**Try it**
With the images omitted, return all of the entries exactly as they stand.
Segment Start: Task data
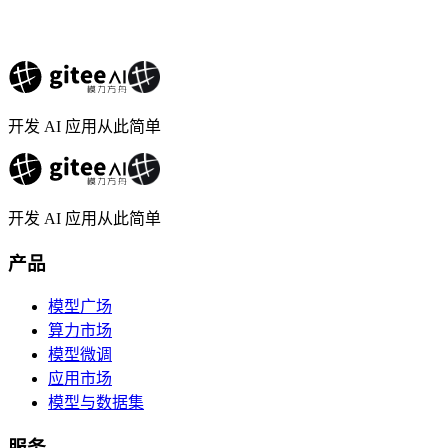
开发 AI 应用从此简单
开发 AI 应用从此简单
产品
模型广场
算力市场
模型微调
应用市场
模型与数据集
服务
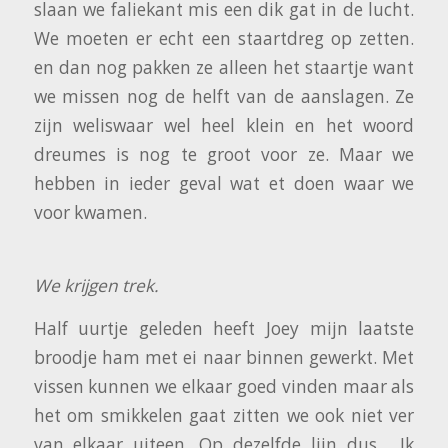
slaan we faliekant mis een dik gat in de lucht.
We moeten er echt een staartdreg op zetten.
en dan nog pakken ze alleen het staartje want
we missen nog de helft van de aanslagen. Ze
zijn weliswaar wel heel klein en het woord
dreumes is nog te groot voor ze. Maar we
hebben in ieder geval wat et doen waar we
voor kwamen.
We krijgen trek.
Half uurtje geleden heeft Joey mijn laatste
broodje ham met ei naar binnen gewerkt. Met
vissen kunnen we elkaar goed vinden maar als
het om smikkelen gaat zitten we ook niet ver
van elkaar uiteen. Op dezelfde lijn dus. Ik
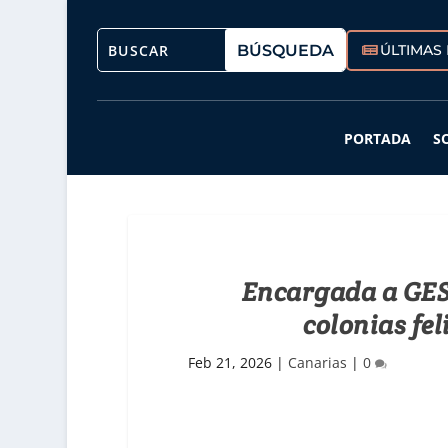
ÚLTIMAS 
PORTADA
S
Encargada a GESP
colonias fel
Feb 21, 2026
|
Canarias
|
0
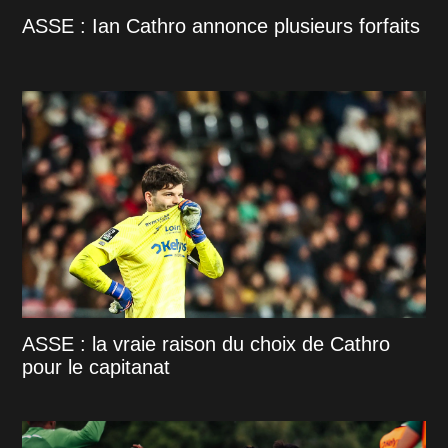
ASSE : Ian Cathro annonce plusieurs forfaits
ASSE : la vraie raison du choix de Cathro
pour le capitanat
Segment End: Task data
**Solution for this exercise**
开发 AI 应用从此简单
开发 AI 应用从此简单
产品
模型广场
算力市场
模型微调
应用市场
模型与数据集
服务
slaan we faliekant mis een dik gat in de lucht.
We moeten er echt een staartdreg op zetten.
en dan nog pakken ze alleen het staartje want
we missen nog de helft van de aanslagen. Ze
zijn weliswaar wel heel klein en het woord
dreumes is nog te groot voor ze. Maar we
hebben in ieder geval wat et doen waar we
voor kwamen.
We krijgen trek.
Half uurtje geleden heeft Joey mijn laatste
broodje ham met ei naar binnen gewerkt. Met
vissen kunnen we elkaar goed vinden maar als
het om smikkelen gaat zitten we ook niet ver
van elkaar uiteen. Op dezelfde lijn dus. Ik
ÚLTIMAS 
PORTADA
S
Encargada a GESP
colonias fel
Feb 21, 2026
|
Canarias
|
0
ASSE : Ian Cathro annonce plusieurs forfaits
ASSE : la vraie raison du choix de Cathro
pour le capitanat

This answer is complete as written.